Intrinsic airways disease was the most common multicompartment finding in IPAF patients observed in the study of Oldham et al,¹⁴  followed by pleural disease and pulmonary vasculopathy. Pulmonary hypertension was present in 10 of 57 IPAF patients (17.5%) studied by Ahmad et al.²¹  In a study by Adegunsoye et al,³⁵  pulmonary vasculopathy was also the most prevalent finding in 45 of 84 patients (53.6%) with IPAF. However, the prevalence of pulmonary vasculopathy in IPAF patients was not significantly different from the non-IPAF group (patients meeting criteria for IPF, idiopathic NSIP, cryptogenic organizing pneumonia, or UCTD who had not fulfilled criteria for IPAF).³⁵  In addition, patients with IPAF and pulmonary vasculopathy had worse survival rates compared with the IPAF group without such findings. The same analysis was performed among the non-IPAF patients, and the presence of pulmonary vasculopathy was not associated with worse survival rates in comparison with patients without pulmonary vasculopathy.³⁵ 

Whenever possible, ILDs should be discussed in a multidisciplinary meeting, with an expert panel of clinicians, radiologists, and pathologists.^16,36  The differential diagnosis of ILDs is extensive and challenging, and nonspecialized radiologists and pathologists may provide inaccurate diagnosis.³⁷  It is recommended that a detailed search for CTD be performed in all patients with ILD, and the participation of a rheumatologist is useful.¹⁶  A multidisciplinary approach to ILDs, including IPAF, increases the likelihood of obtaining an accurate diagnosis for optimal treatment and prognostic definition, reducing the frequency of unclassifiable diagnoses.^16,38  In current practice, a multidisciplinary discussion is necessary to determine whether a patient fulfills the criteria for IPAF; however, IPAF is a research statement,¹⁵  and for now this terminology should not be used in pathologic conclusions. In our practice, some commentaries with recommendations for the investigation of possible underlying autoimmune process are added to the pathologic reports.

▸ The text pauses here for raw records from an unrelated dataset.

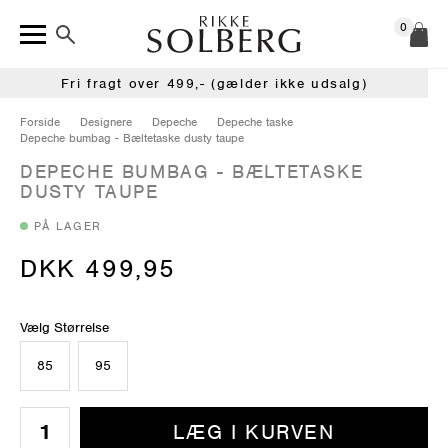
0
Fri fragt over 499,- (gælder ikke udsalg)
Forside
Designere
Depeche
Depeche taske
Depeche bumbag - Bæltetaske dusty taupe
DEPECHE BUMBAG - BÆLTETASKE
DUSTY TAUPE
PÅ LAGER
DKK 499,95
Vælg Størrelse
85
95
LÆG I KURVEN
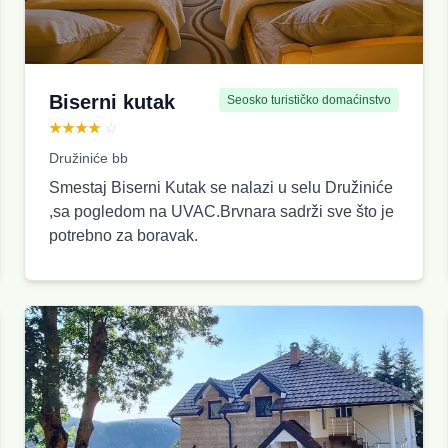
Biserni kutak
Seosko turističko domaćinstvo
★★★★
☆
Družiniće bb
Smestaj Biserni Kutak se nalazi u selu Družiniće
,sa pogledom na UVAC.Brvnara sadrži sve što je
potrebno za boravak.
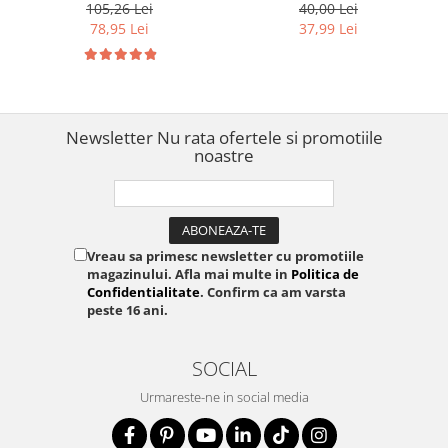
TZe-131, 12 mm text negru
Brother TZe-S651, 24 mm
105,26 Lei
40,00 Lei
pe transparent, pentru
text negru pe galben,
78,95 Lei
37,99 Lei
etichetare profesională,
pentru suprafețe plane,
identificare echipamente și
semnalizare industrială și
documente
identificare de lungă durată
Newsletter
Nu rata ofertele si promotiile
noastre
Vreau sa primesc newsletter cu promotiile
magazinului. Afla mai multe in
Politica de
Confidentialitate
. Confirm ca am varsta
peste 16 ani.
SOCIAL
Urmareste-ne in social media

Some patients with ILD exhibit suggestive but nondiagnostic clinical, serologic, and morphologic features of a definitive CTD. Different nomenclatures and criteria have been used to describe this condition: UCTD-ILD, LD-CTD, and AIF-ILD. The need for a single classification that would allow for prospective studies with uniform and comparable diagnostic parameters resulted in the introduction in 2015 of a new classification and terminology based on the consensus among several specialists: IPAF. Although the proposal is recent (2015), published studies using these criteria seem to identify a distinct subgroup of patients characterized primarily by female sex, younger age compared with individuals with IPF, and different prognoses. The studies show that NSIP and UIP are the most prevalent morphologic patterns and show discrepant results about the impact of the UIP pattern on survival. Prospective investigations are necessary to better define this subgroup and to determine the prognosis and appropriate clinical management of these patients.